ABOUT a month ago, I made my first purchase from the Apple iTunes Store. It was a tedious and deliberate process, given that the iTunes Store hasn't been launched in Singapore yet, but it had to be done..

He goes on to question what would be lost if the world does move wholesale to digital downloads .. nostaligic memories of browsing for music with friends in the local record shop .. the personal stories forever tied to each CD or LP on your shelf.

Travelling and the Real Music Store Experience
Thankfully, we haven't totally lost the music store experience yet, although it is dominated by the major chains like HMV. I hope we never lose it. It would deprive me of one of the most enjoyable travel activities - whenever in a new city, I always try to make time for a few hours at a local music store to browse and buy. It is a great way to get a lock on the local music culture and discover some amazing artists.

DRM - The Worst Idea Ever Foistered on the Music Industry
There is a more insidious side to the whole digital download approach to purchasing music. Its called DRM - Digital Rights Management (or Destroy Real Music if you prefer). Still in use for most music on iTunes, DRM restricts your use to iTunes and iPod, and you only get 5 chances to register with another computer (like if you re-install or upgrade). Apple of course are not exactly forthright in telling you all this, prefering to regale you with all the benefits of digital downloads.

To make a LOTR analogy, its as if DRM is the poison holding Théodred under the spell of the wicked Wormtongue (read RIAA).

When I look at my record collection, I see the albums I inherited from my parents - even grandparents - and remember the thrill of exploring and learning to appreciate all this old and unusual music. I was the new generation rediscovering the musical gems of my elders, and I think a critical step towards musical maturity. It is how I found a place in my collection for Les Paul & Mary Ford, Duke Ellington and Fats Domino along side Iron Maiden, Madonna and Regurgitator.

If DRM and digital downloads become the way of the future, then this is one formative experience I will be unable to bequeath to any grandchildren I may be lucky enough to have.

The Dawn of a DRM-free Golden Age?
Thankfully, DRM seems to be on the way out - at least for music if not movies for the time being. And anyone who really cares about music should add their strength to kill it good and proper as soon as possible. EMI were perhaps the first major label to signal the trend, and break away from Wormtongue's spell.
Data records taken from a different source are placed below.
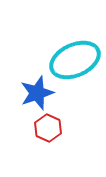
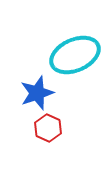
cyan ellipse: moved 5 px up
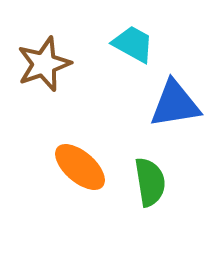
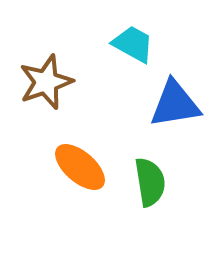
brown star: moved 2 px right, 18 px down
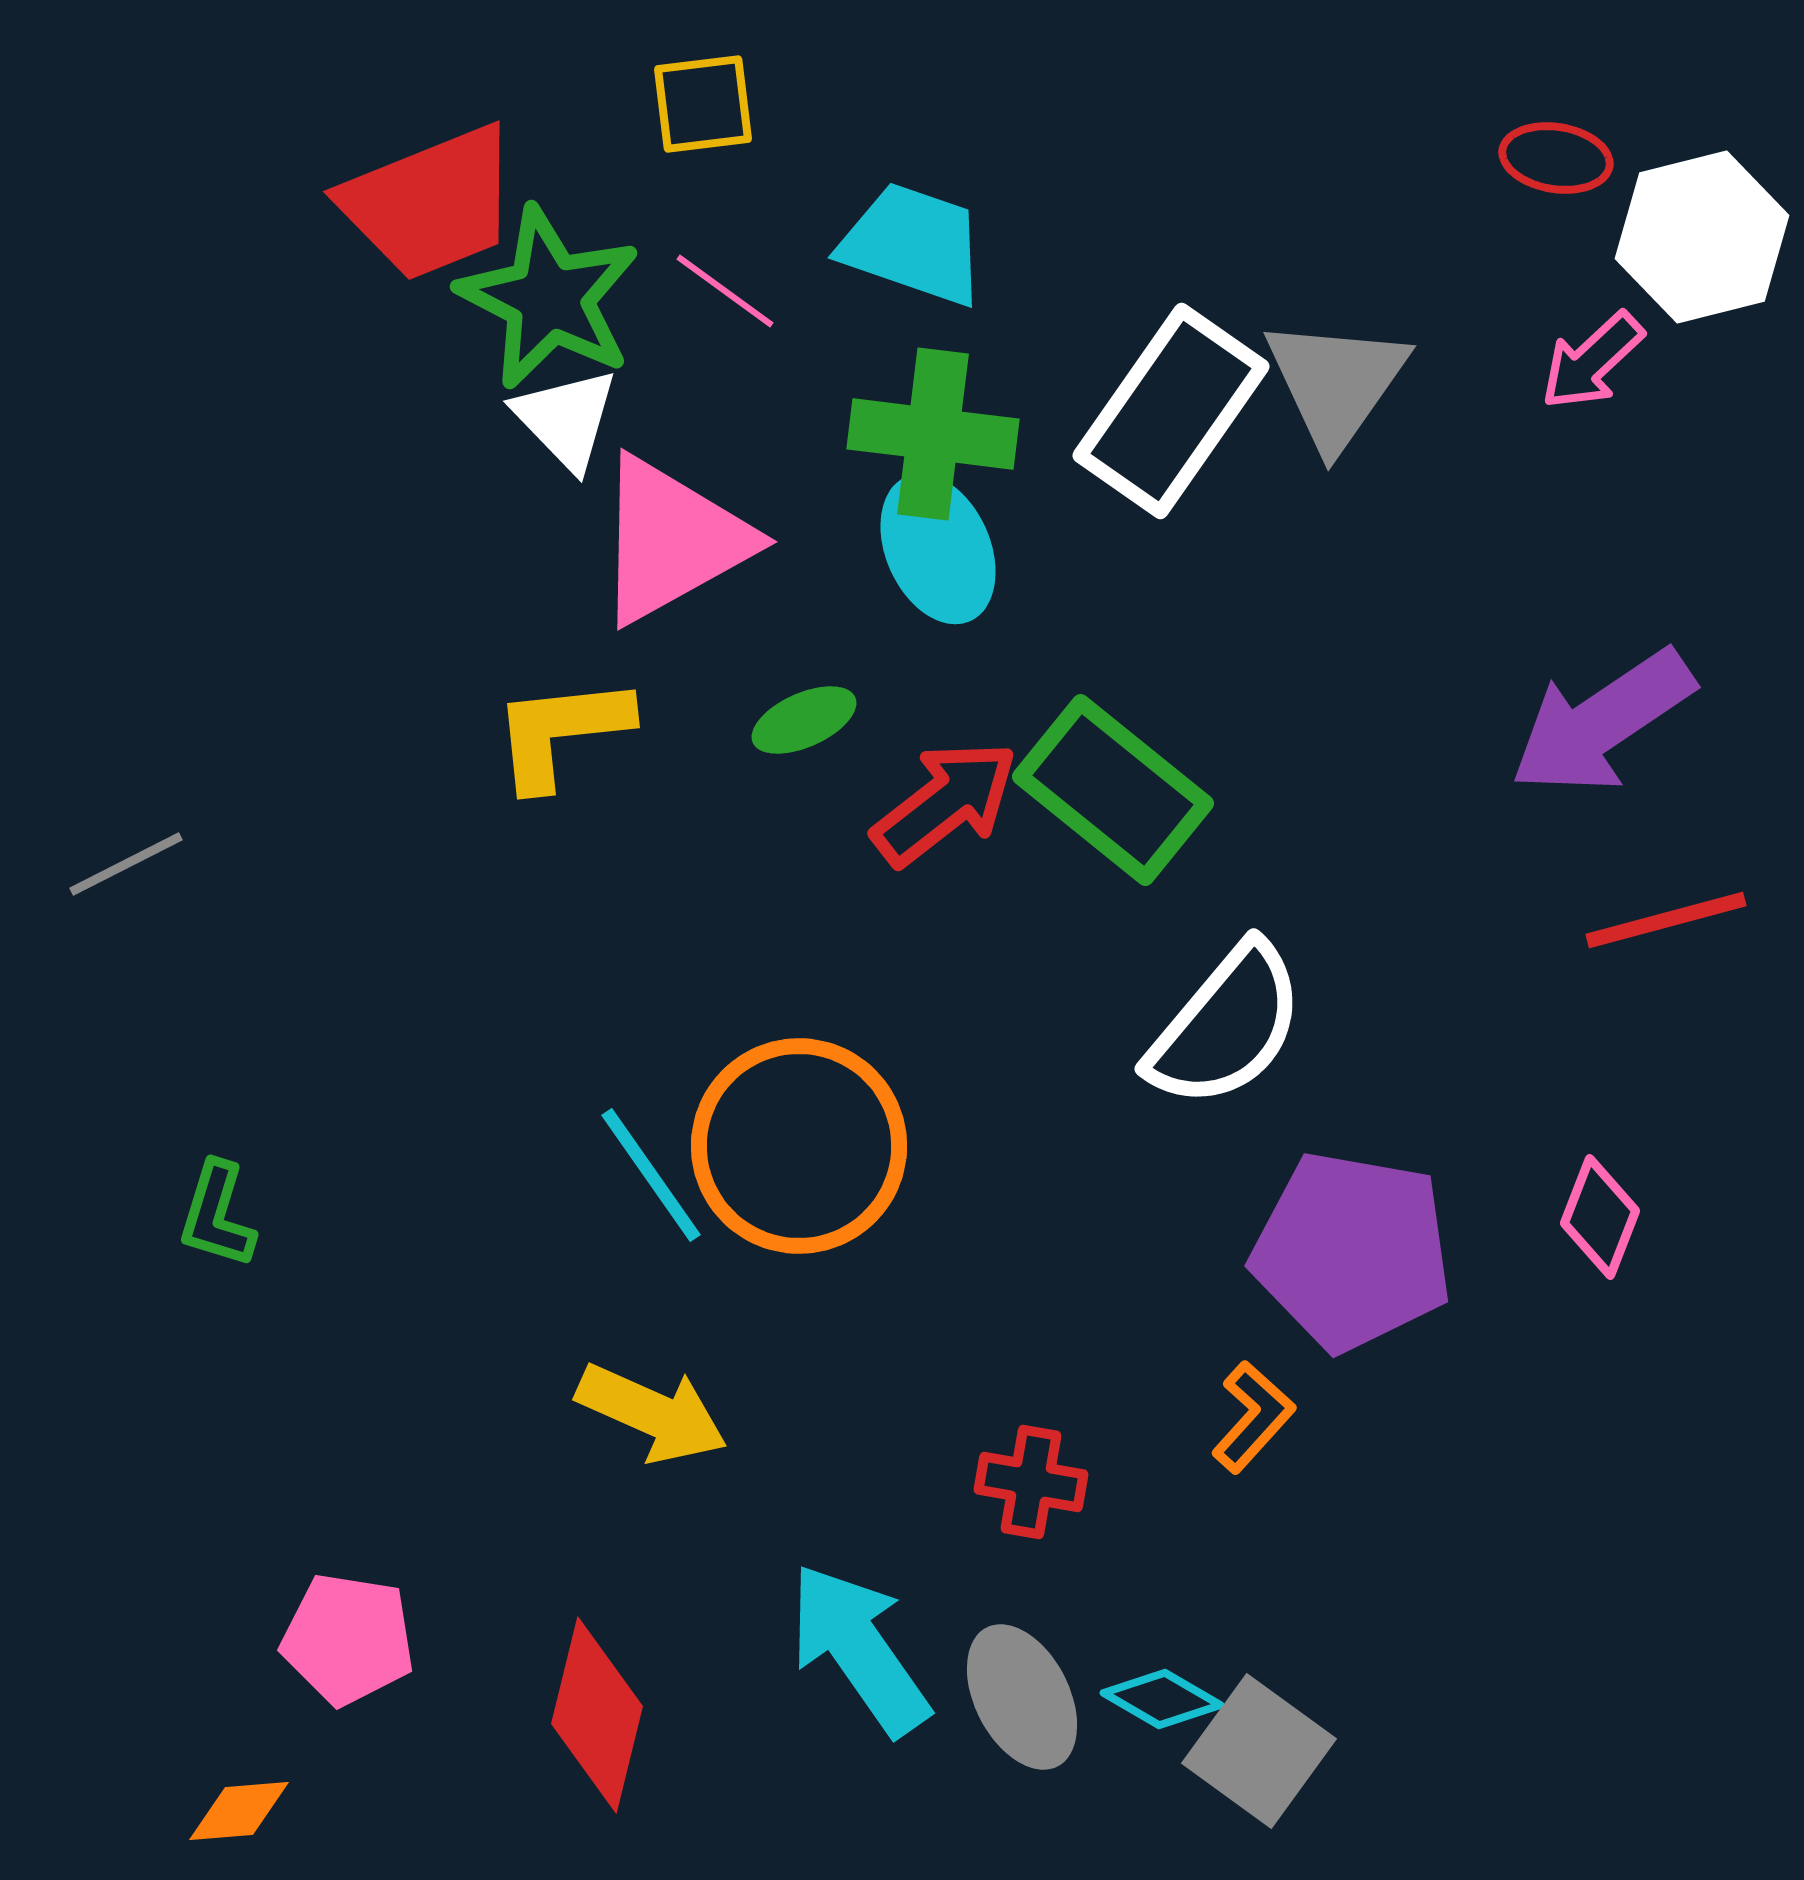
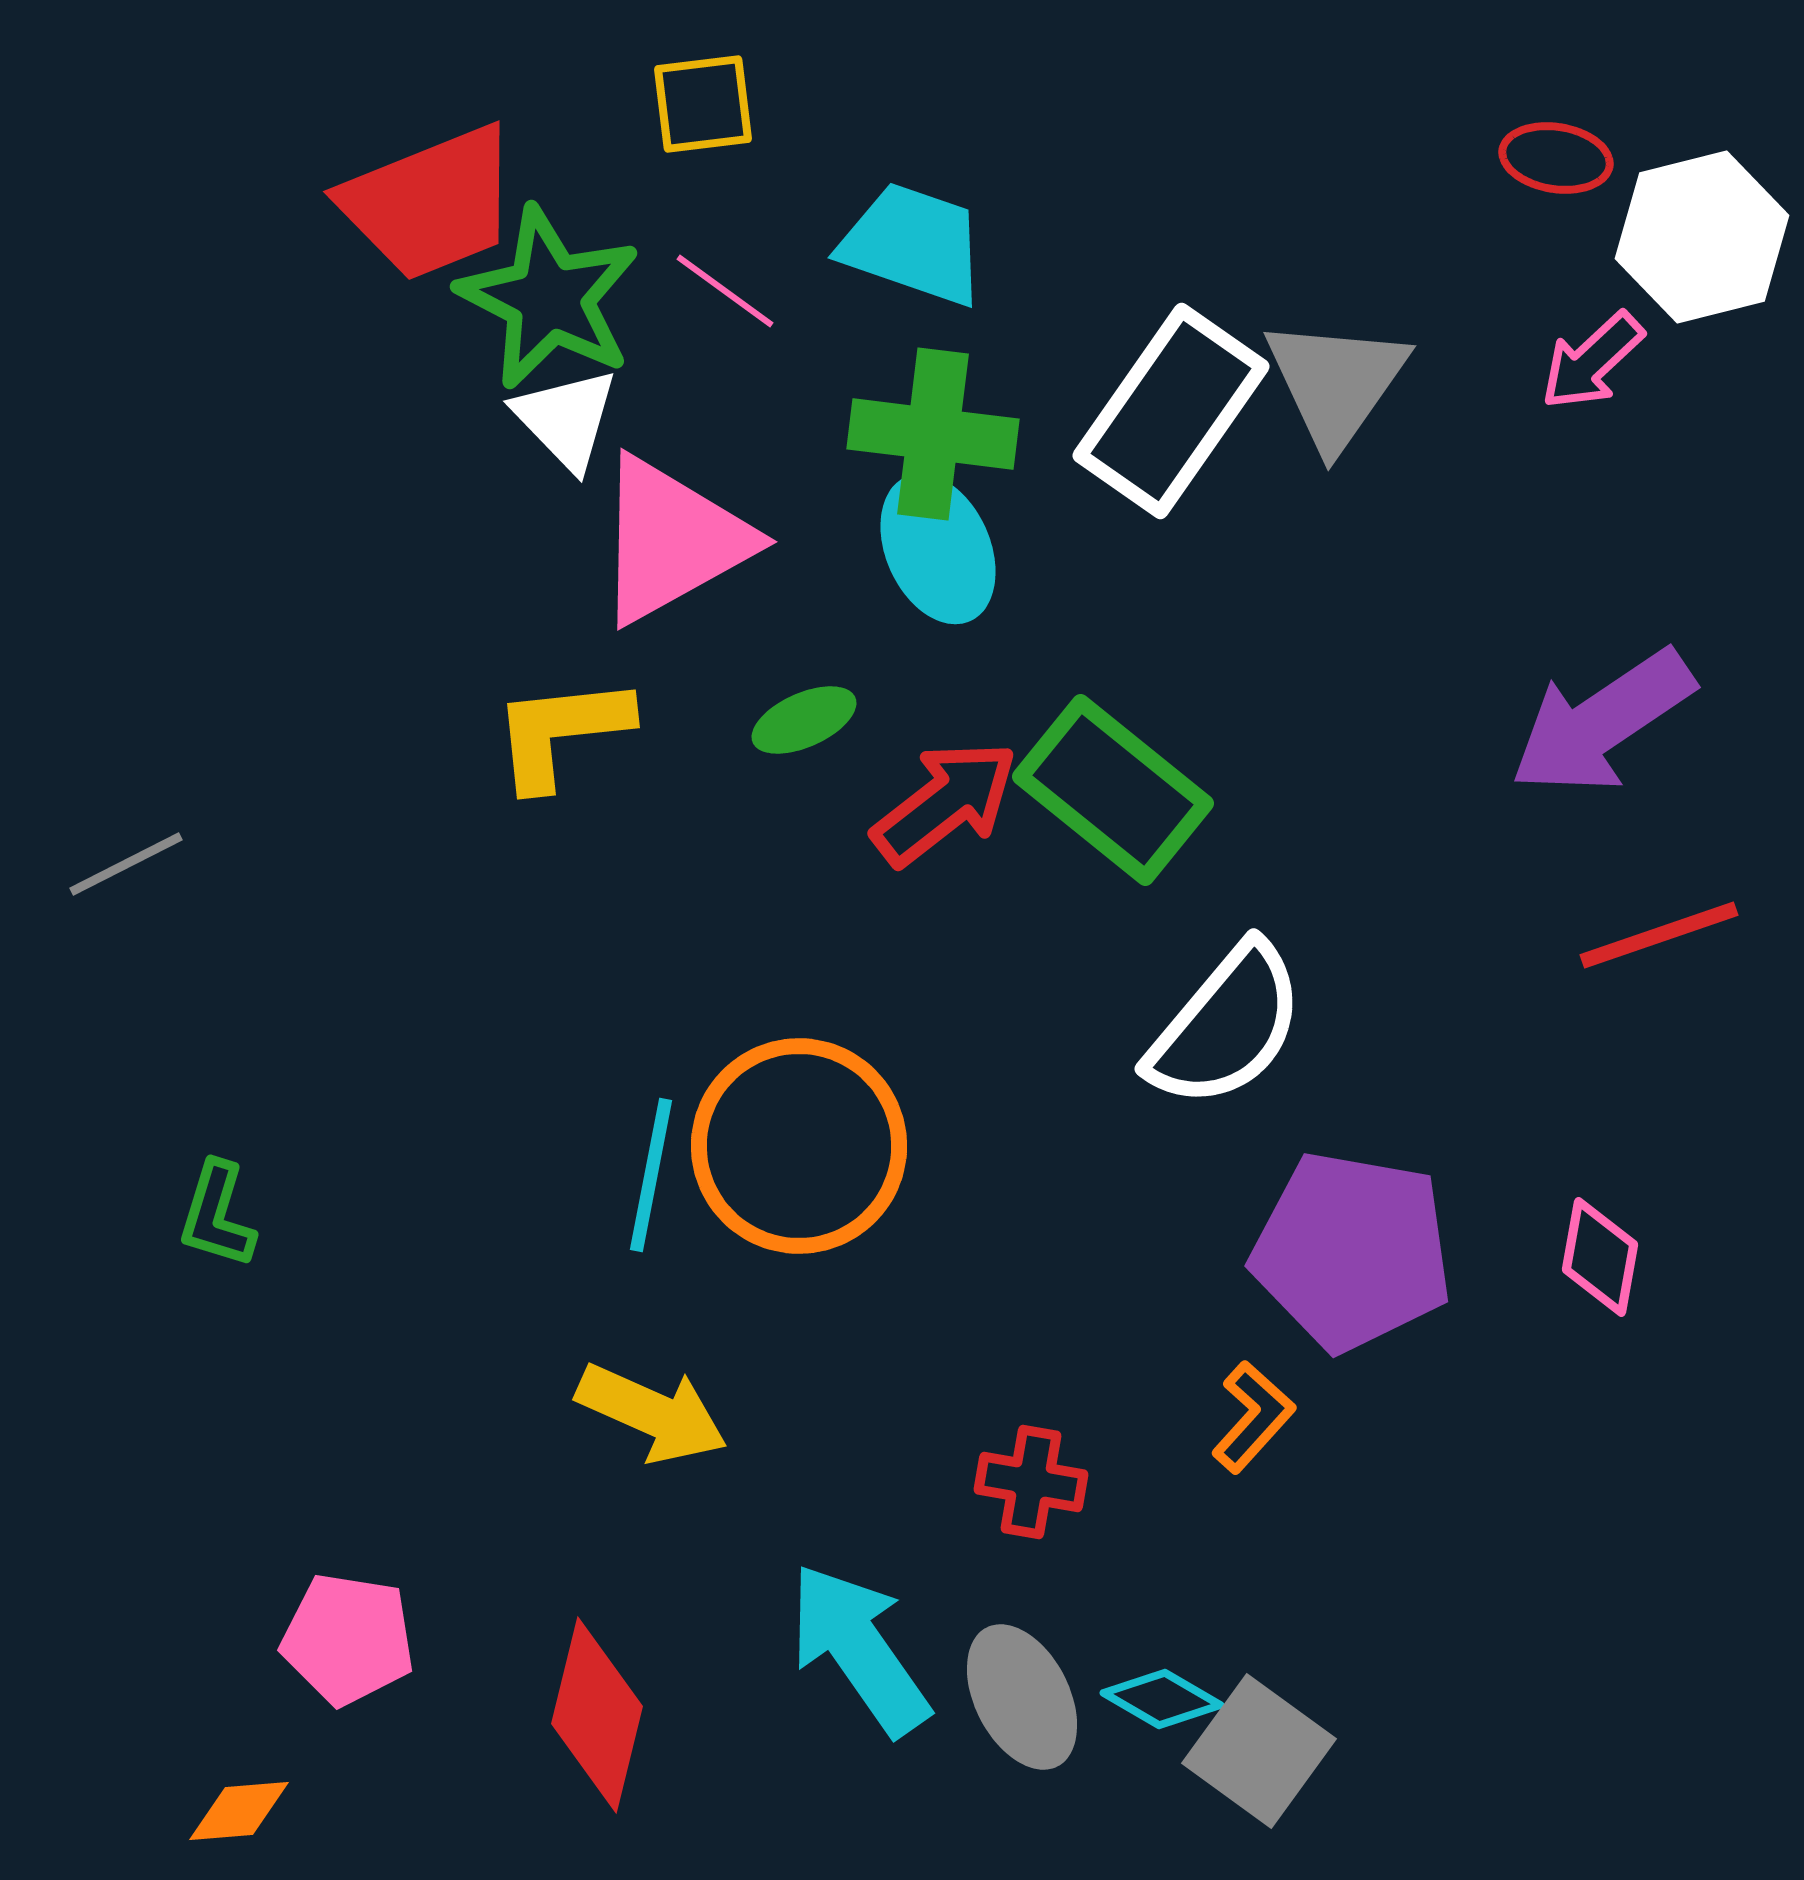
red line: moved 7 px left, 15 px down; rotated 4 degrees counterclockwise
cyan line: rotated 46 degrees clockwise
pink diamond: moved 40 px down; rotated 11 degrees counterclockwise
The EMI move significantly bolstered Amazon's move on itunes with their DRM-free MP3 store (although in a perverse turn of logic, I can order physical CDs from Amazon yet because I live in Singapore I still cannot purchase their mp3 download versions. Go figure!)

Amazon's move was likely no insignificant factor in Apple now moving to dump DRM in their new iTunes Plus service (probably more correctly called iTunes Minus). Aple are still extremely coy in telling their users what's really going on (try searching for DRM on the iTunes site). I think it is scandalous how little information is provided to iTunes users about the DRM restrictions that are still applied to the majority of songs you can purchase on iTunes.

To put it simply: beware!
  • When you purchase music on iTunes, it is still DRM-locked, unless you are clearly given the iTunes Plus purchase option.
  • If you buy DRM-locked music on iTunes which is later made available unlocked in iTunes Plus, you can upgrade but you will have to pay for the privilege of getting you music purchases switched over (currently 40c per song or 30% of the album price)

Personally, I plan to stick to purchasing CDs, especially with so many available today at a nice price (like S$11.95 and up for recent chart albums). When amazon finally make the mp3 store available to me, I'll probably use that for the odd purchase (especially for individual tracks).